Open carldjohnston opened 4 years ago
Update on this; my proposed solution doesn't appear to work reliably.
I believe that the walinuxagent
service needs to start after cloud-final
to be more robust. I'm achieving that with the following in cloud-init:
bootcmd:
- mkdir -p /etc/systemd/system/walinuxagent.service.d
- echo "[Unit]\nAfter=cloud-final.service" > /etc/systemd/system/walinuxagent.service.d/override.conf
- sed "s/After=multi-user.target//g" /lib/systemd/system/cloud-final.service > /etc/systemd/system/cloud-final.service
- systemctl daemon-reload
Thanks for opening this issue! We'll take a look. Cc // @anhvoms
Good workaround but this should be fix, or allow extension sequencing for customScript extension.
Still no progress?
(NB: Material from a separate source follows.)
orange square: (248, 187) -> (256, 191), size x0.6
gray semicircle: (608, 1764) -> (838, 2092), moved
What a shame
Have this issue as-well. According to the readme this used to work so feels like a regression at some point (bold text for emphasis of previous behaviour): Is there a plan to fix this?
Provisioning.UseCloudInit Type: Boolean Default: n
This options enables / disables support for provisioning by means of cloud-init. When true ("y"), the agent will wait for cloud-init to complete before installing extensions and processing the latest goal state. Provisioning.Enabled must be disabled ("n") for this option to have an effect. Setting Provisioning.Enabled to true ("y") overrides this option and runs the built-in agent provisioning code.
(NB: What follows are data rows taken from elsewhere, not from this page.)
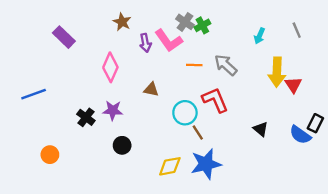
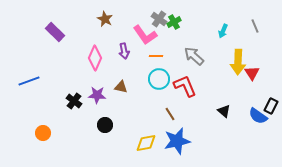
purple arrow: (145, 43) -> (124, 51), moved
orange line: (194, 65) -> (156, 56), moved
brown triangle: (151, 89) -> (121, 87), moved
cyan circle: (185, 113) -> (159, 79), moved

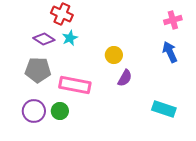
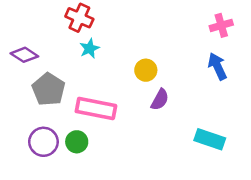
purple diamond: (44, 39) -> (24, 55), moved
gray pentagon: (38, 70) -> (49, 89), turned 30

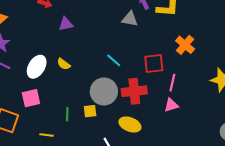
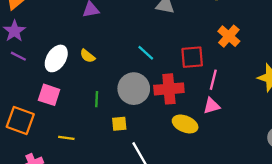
pink square: (31, 98) -> (49, 95), turned 30
yellow square: (90, 111) -> (119, 124), moved
green line: (67, 114) -> (97, 99), moved
yellow ellipse: (130, 125) -> (185, 124), moved

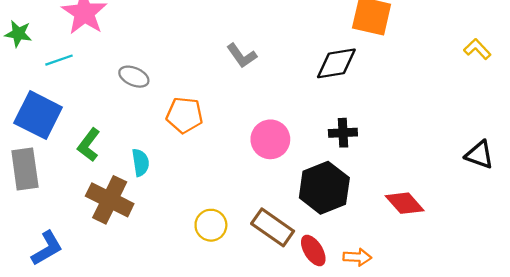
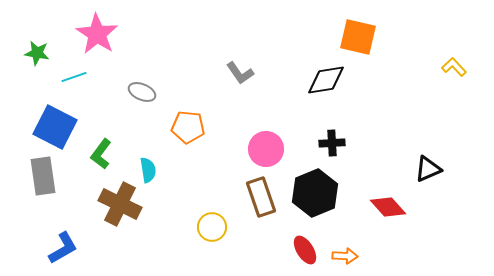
black triangle: (479, 155) -> (428, 169), moved, turned -44
brown rectangle: (273, 227) -> (261, 197), moved, turned 36

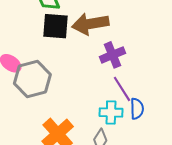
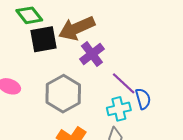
purple cross: (112, 55) -> (92, 54), moved
gray hexagon: (32, 79) -> (63, 94), moved

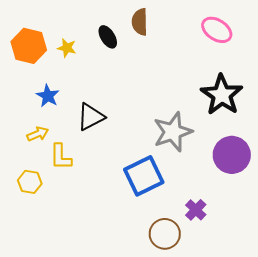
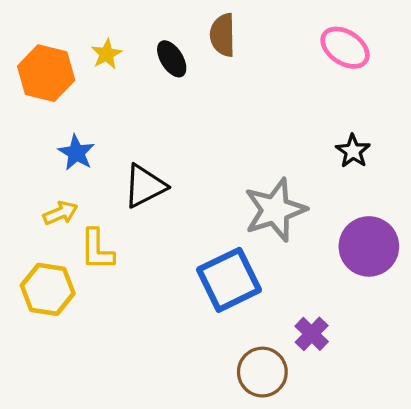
yellow star: (67, 48) -> (107, 54), moved, turned 30
black star: (222, 95) -> (353, 151), size x0.5
yellow hexagon: (30, 182) -> (48, 289), size x1.4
Note: This configuration option has been removed and has no effect. waagent now auto-detects cloud-init as a provisioning agent (with an option to override with Provisioning.Agent).
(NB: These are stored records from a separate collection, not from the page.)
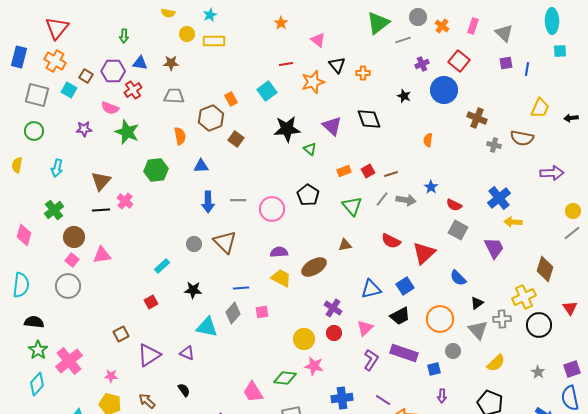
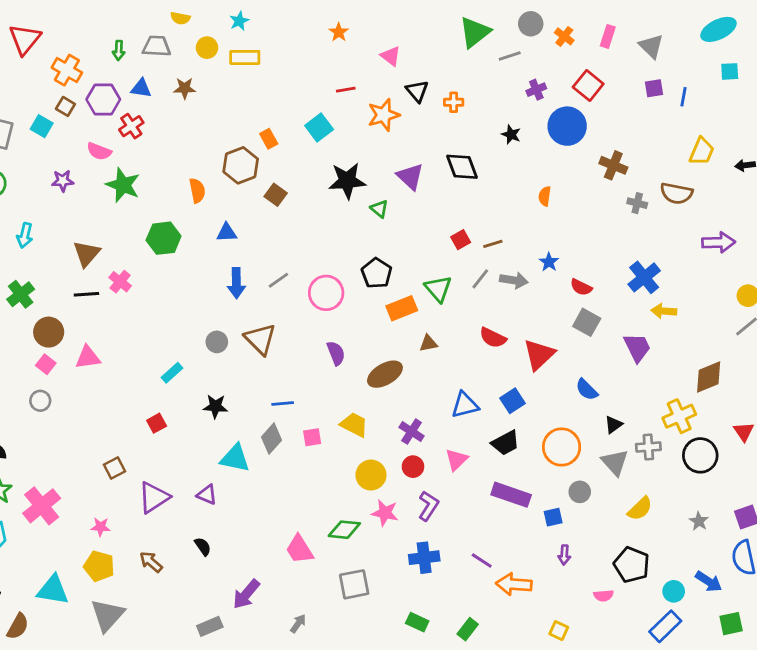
cyan ellipse: (552, 21) -> (718, 29), turned 65
orange cross: (55, 61) -> (67, 70), moved
gray trapezoid: (174, 96) -> (157, 46), moved
orange rectangle: (344, 171) -> (402, 308), moved, size x1.5
gray line: (238, 200) -> (278, 280), turned -35
purple semicircle: (279, 252) -> (336, 353), turned 72
brown diamond: (545, 269) -> (709, 377), turned 50
yellow trapezoid: (281, 278) -> (354, 425), moved
gray circle: (68, 286) -> (40, 401), size x0.6
purple L-shape: (371, 360) -> (428, 506), moved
Note: This configuration option has been removed and has no effect. waagent now auto-detects cloud-init as a provisioning agent (with an option to override with Provisioning.Agent).
"waagent now auto-detects cloud-init as a provisioning agent" and the effect is that they both will/can work together?
I'm still having this issue though.
Update on this; my proposed solution doesn't appear to work reliably.
I believe that the
walinuxagent
service needs to start aftercloud-final
to be more robust. I'm achieving that with the following in cloud-init:bootcmd: - mkdir -p /etc/systemd/system/walinuxagent.service.d - echo "[Unit]\nAfter=cloud-final.service" > /etc/systemd/system/walinuxagent.service.d/override.conf - sed "s/After=multi-user.target//g" /lib/systemd/system/cloud-final.service > /etc/systemd/system/cloud-final.service - systemctl daemon-reload
This is what I got when trying it:
Cloud-init v. 20.2 running 'modules:config' at Sun, 19 Jun 2022 17:07:16 +0000. Up 12.87 seconds.
Reading package lists...
E: Could not get lock /var/lib/apt/lists/lock - open (11: Resource temporarily unavailable)
E: Unable to lock directory /var/lib/apt/lists/
Cloud-init v. 20.2 running 'modules:final' at Sun, 19 Jun 2022 17:07:18 +0000. Up 14.18 seconds.
2022-06-19 17:07:18,376 - util.py[WARNING]: Package update failed
Just to confirmed that I've done it properly:
$ cat /etc/systemd/system/walinuxagent.service.d/override.conf
[Unit]
After=cloud-final.service
$ cat /etc/systemd/system/cloud-final.service
[Unit]
Description=Execute cloud user/final scripts
After=network-online.target cloud-config.service rc-local.service
Before=apt-daily.service
Wants=network-online.target cloud-config.service
[Service]
Type=oneshot
ExecStart=/usr/bin/cloud-init modules --mode=final
RemainAfterExit=yes
TimeoutSec=0
KillMode=process
TasksMax=infinity
# Output needs to appear in instance console output
StandardOutput=journal+console
[Install]
WantedBy=cloud-init.target
+1
It seems utterly bizarre to leave this broken for two and a half years: cloud-init
has been around for over a decade and is absolutely industry standard. To have an external agent that wades in without any reference to cloud-init
renders it unusable. There is a provided mechanism to check if cloud-init
is still running https://cloudinit.readthedocs.io/en/latest/reference/faq.html
I had this same problem when trying to create a scale-set for my Azure DevOps agent pipeline.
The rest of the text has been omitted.